Lawyers from the US Department of Justice moved to dismiss the complaint on the grounds that the plaintiffs—the 200 or so people who filed the lawsuit—did not have ‘standing’ to sue. To have ‘standing’ a plaintiff must allege that the activity complained of injures him in a personal and individual way. The requirement of standing ensures that lawsuits can be brought only by parties directly harmed by a particular event or policy. Federal courts are limited by the Constitution to adjudicating only ‘cases’ and ‘controversies’; they cannot give advisory opinions or adjudicate cases where someone merely objects to a policy that does not affect them.
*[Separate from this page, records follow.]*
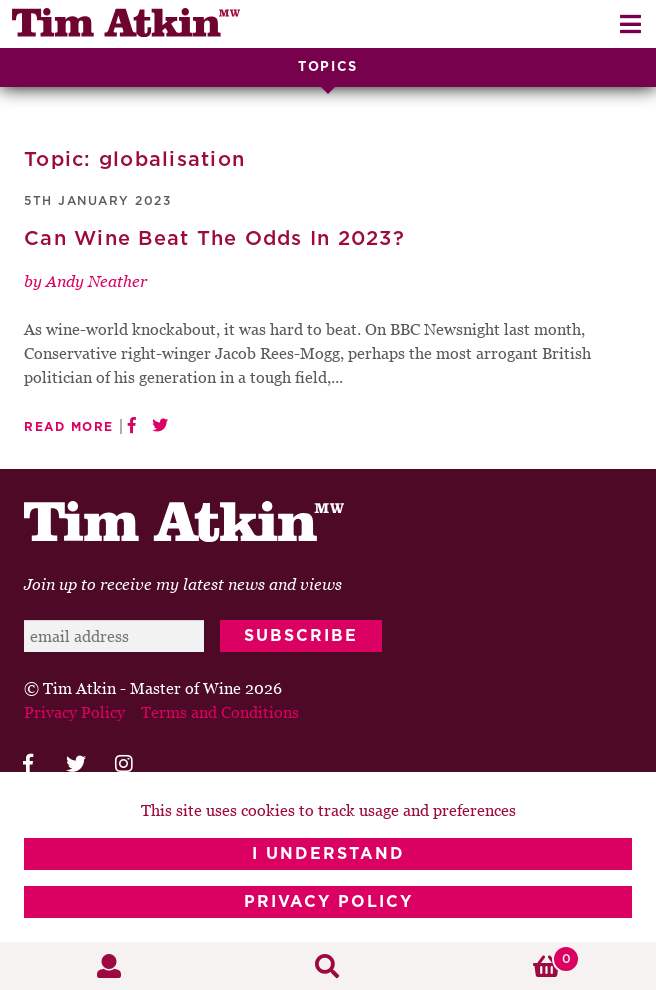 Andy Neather (96, 281)
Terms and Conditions (220, 712)
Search (328, 966)
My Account (109, 966)
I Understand (328, 854)
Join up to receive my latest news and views (183, 584)
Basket (508, 959)
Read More (69, 427)
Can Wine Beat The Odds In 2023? (214, 239)
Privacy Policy (328, 902) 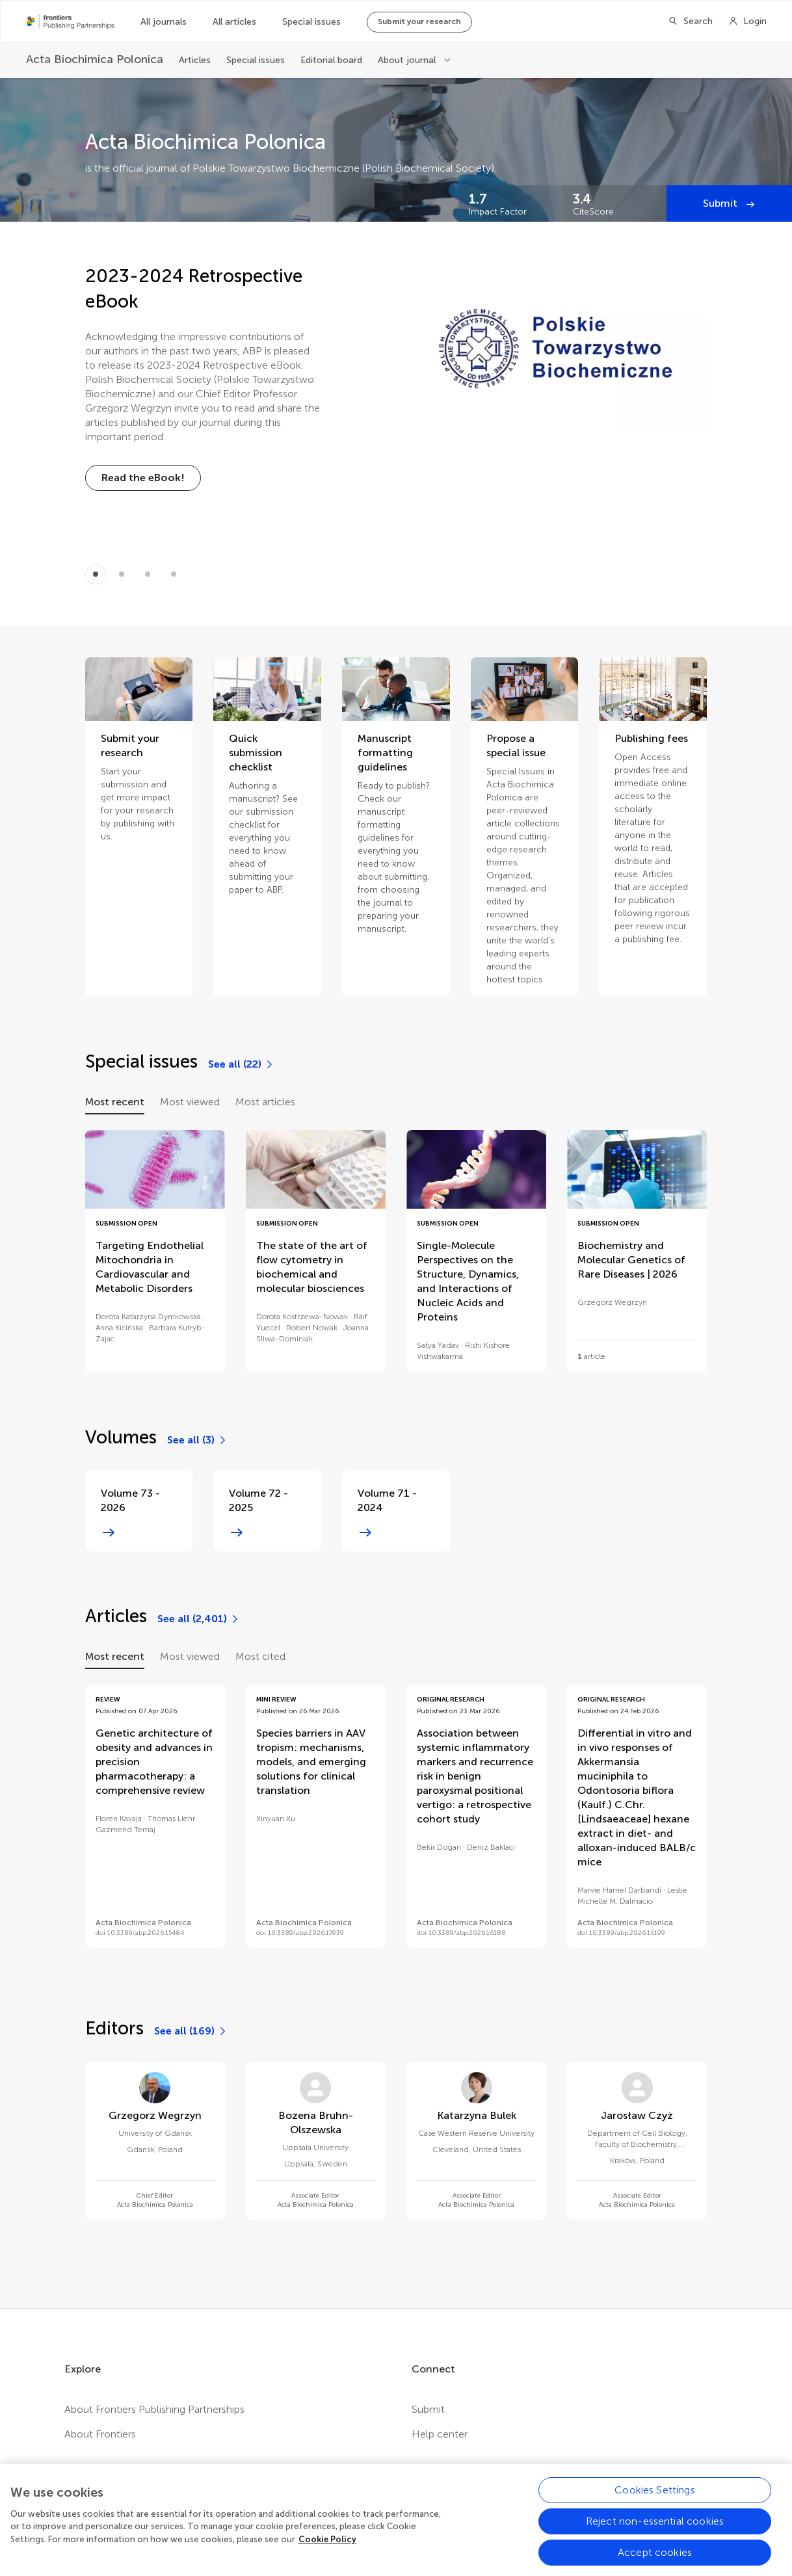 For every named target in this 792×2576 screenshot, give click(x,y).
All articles (234, 21)
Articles (195, 60)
The plaintiffs in Blumenthal alleged that have suffered damage because they have not been given the chance to vote on whether the president should be allowed to accept what they claim are ‘emoluments.’ In a 58-page opinion released on Friday, September 28, Federal Judge Emmet J. Sullivan denied the government’s motion to dismiss the complaint. He found that the plaintiffs do have standing to bring the lawsuit, for ‘Since the [Emoluments] Clause prohibits the President from accepting a prohibited foreign emolument unless Congress votes to consent, the Constitution gives each individual Member of Congress a right to vote before the President accepts.’ The infringement of this right, Judge Sullivan held, was an injury suffered by each of the plaintiffs and gave them standing to sue.
This decision means that the Blumenthal case will proceed in federal district court (that is, a trial court) in Washington, DC. At the same time the Maryland case will also proceed on a different legal theory. We will await developments.